— Required work —
Please restate each entry that appears below word for word, without its pictures.

— Data provided —
━━━
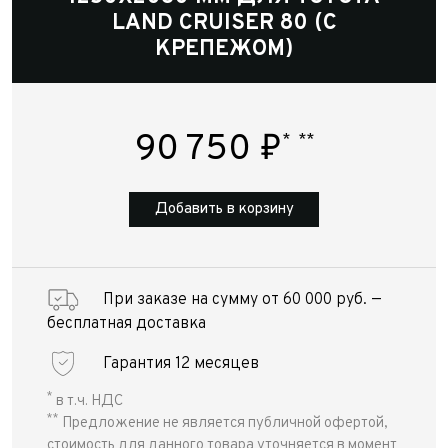
LAND CRUISER 80 (С
КРЕПЕЖОМ)
90 750
₽
*
**
Добавить в корзину
При заказе на сумму от 60 000 руб. —
бесплатная доставка
Гарантия 12 месяцев
*
в т.ч. НДС
**
Предложение не является публичной офертой,
стоимость для данного товара уточняется в момент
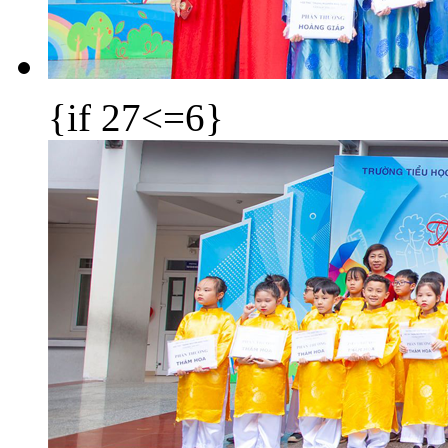
{if 27<=6}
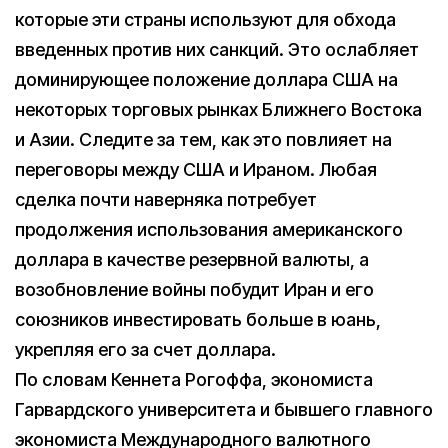
которые эти страны используют для обхода
введенных против них санкций. Это ослабляет
доминирующее положение доллара США на
некоторых торговых рынках Ближнего Востока
и Азии. Следите за тем, как это повлияет на
переговоры между США и Ираном. Любая
сделка почти наверняка потребует
продолжения использования американского
доллара в качестве резервной валюты, а
возобновление войны побудит Иран и его
союзников инвестировать больше в юань,
укрепляя его за счет доллара.
По словам Кеннета Рогоффа, экономиста
Гарвардского университета и бывшего главного
экономиста Международного валютного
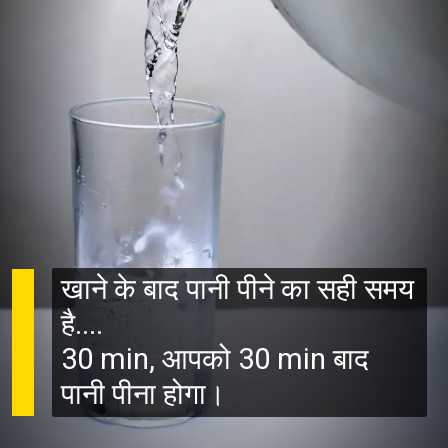
खाने के बाद पानी पीने का सही समय
है....
30 min, आपको 30 min बाद
पानी पीना होगा।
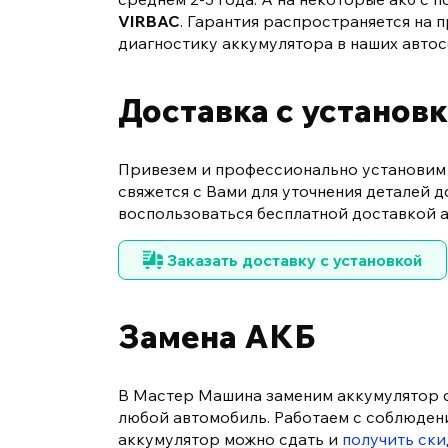
VIRBAC
. Гарантия распространяется на
диагностику аккумулятора в наших автос
Доставка с установ
Привезем и профессионально установим в
свяжется с Вами для уточнения деталей 
воспользоваться бесплатной доставкой 
Заказать доставку с установкой
Замена АКБ
В Мастер Машина заменим аккумулятор 
любой автомобиль. Работаем с соблюдени
аккумулятор можно сдать и
получить ски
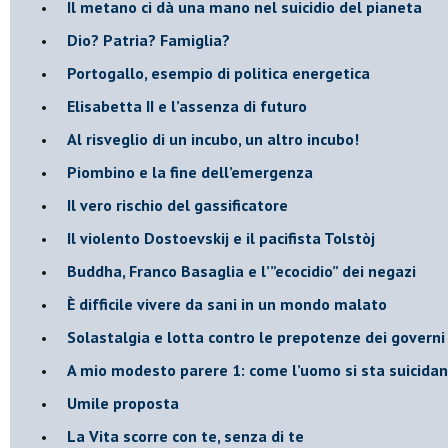
​Il metano ci dà una mano nel suicidio del pianeta
​Dio? Patria? Famiglia?
Portogallo, esempio di politica energetica
​Elisabetta II e l’assenza di futuro
Al risveglio di un incubo, un altro incubo!
​Piombino e la fine dell’emergenza
​Il vero rischio del gassificatore
​Il violento Dostoevskij e il pacifista Tolstòj
​Buddha, Franco Basaglia e l’”ecocidio” dei negazi
​È difficile vivere da sani in un mondo malato
Solastalgia e lotta contro le prepotenze dei governi 
​A mio modesto parere 1: come l’uomo si sta suicida
​Umile proposta
​La Vita scorre con te, senza di te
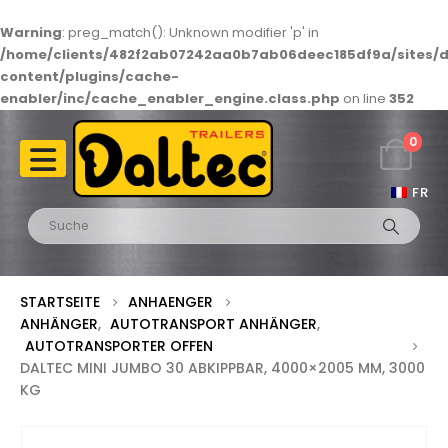
Warning
: preg_match(): Unknown modifier 'p' in
/home/clients/482f2ab07242aa0b7ab06deec185df9a/sites/d
content/plugins/cache-
enabler/inc/cache_enabler_engine.class.php
on line
352
0
FR
STARTSEITE
ANHAENGER
ANHÄNGER
,
AUTOTRANSPORT ANHÄNGER
,
AUTOTRANSPORTER OFFEN
DALTEC MINI JUMBO 30 ABKIPPBAR, 4000×2005 MM, 3000
KG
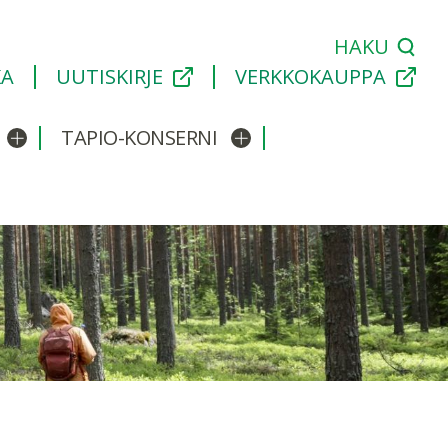
HAKU
KA
UUTISKIRJE
VERKKOKAUPPA
TAPIO-KONSERNI
Avaa/sulje alavalikko
Avaa/sulje alavalikko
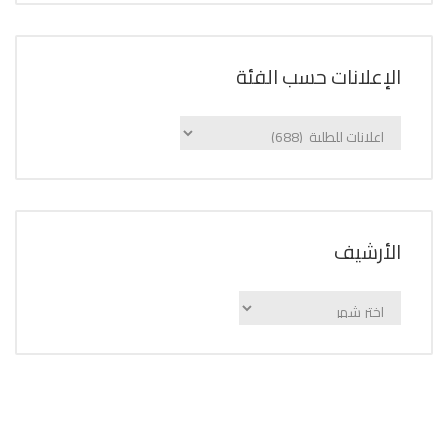
الإعلانات حسب الفئة
الإعلانات
حسب
الفئة
اﻷرشيف
اﻷرشيف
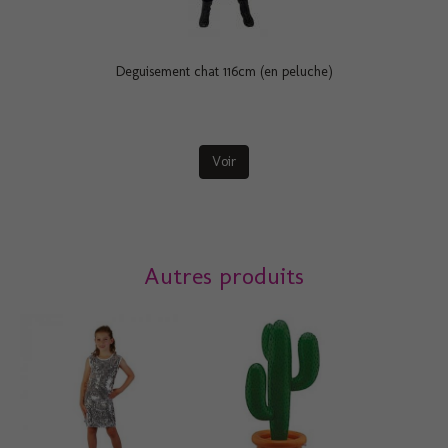
Deguisement chat 116cm (en peluche)
Voir
Autres produits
━━━
— Task response —
LAND CRUISER 80 (С
КРЕПЕЖОМ)
90 750
₽
*
**
Добавить в корзину
При заказе на сумму от 60 000 руб. —
бесплатная доставка
Гарантия 12 месяцев
*
в т.ч. НДС
**
Предложение не является публичной офертой,
стоимость для данного товара уточняется в момент
{if 27<=6}
которые эти страны используют для обхода
введенных против них санкций. Это ослабляет
доминирующее положение доллара США на
некоторых торговых рынках Ближнего Востока
и Азии. Следите за тем, как это повлияет на
переговоры между США и Ираном. Любая
сделка почти наверняка потребует
продолжения использования американского
доллара в качестве резервной валюты, а
возобновление войны побудит Иран и его
союзников инвестировать больше в юань,
укрепляя его за счет доллара.
По словам Кеннета Рогоффа, экономиста
Гарвардского университета и бывшего главного
экономиста Международного валютного
खाने के बाद पानी पीने का सही समय
है....
30 min, आपको 30 min बाद
पानी पीना होगा।
VIRBAC
. Гарантия распространяется на
диагностику аккумулятора в наших автос
Доставка с установ
Привезем и профессионально установим в
свяжется с Вами для уточнения деталей 
воспользоваться бесплатной доставкой 
Заказать доставку с установкой
Замена АКБ
В Мастер Машина заменим аккумулятор 
любой автомобиль. Работаем с соблюдени
аккумулятор можно сдать и
получить ски
​Il metano ci dà una mano nel suicidio del pianeta
​Dio? Patria? Famiglia?
Portogallo, esempio di politica energetica
​Elisabetta II e l’assenza di futuro
Al risveglio di un incubo, un altro incubo!
​Piombino e la fine dell’emergenza
​Il vero rischio del gassificatore
​Il violento Dostoevskij e il pacifista Tolstòj
​Buddha, Franco Basaglia e l’”ecocidio” dei negazi
​È difficile vivere da sani in un mondo malato
Solastalgia e lotta contro le prepotenze dei governi 
​A mio modesto parere 1: come l’uomo si sta suicida
​Umile proposta
​La Vita scorre con te, senza di te
Warning
: preg_match(): Unknown modifier 'p' in
/home/clients/482f2ab07242aa0b7ab06deec185df9a/sites/d
content/plugins/cache-
enabler/inc/cache_enabler_engine.class.php
on line
352
0
FR
STARTSEITE
ANHAENGER
ANHÄNGER
,
AUTOTRANSPORT ANHÄNGER
,
AUTOTRANSPORTER OFFEN
DALTEC MINI JUMBO 30 ABKIPPBAR, 4000×2005 MM, 3000
KG
HAKU
KA
UUTISKIRJE
VERKKOKAUPPA
TAPIO-KONSERNI
Avaa/sulje alavalikko
Avaa/sulje alavalikko
الإعلانات حسب الفئة
الإعلانات
حسب
الفئة
اﻷرشيف
اﻷرشيف
Deguisement chat 116cm (en peluche)
Voir
Autres produits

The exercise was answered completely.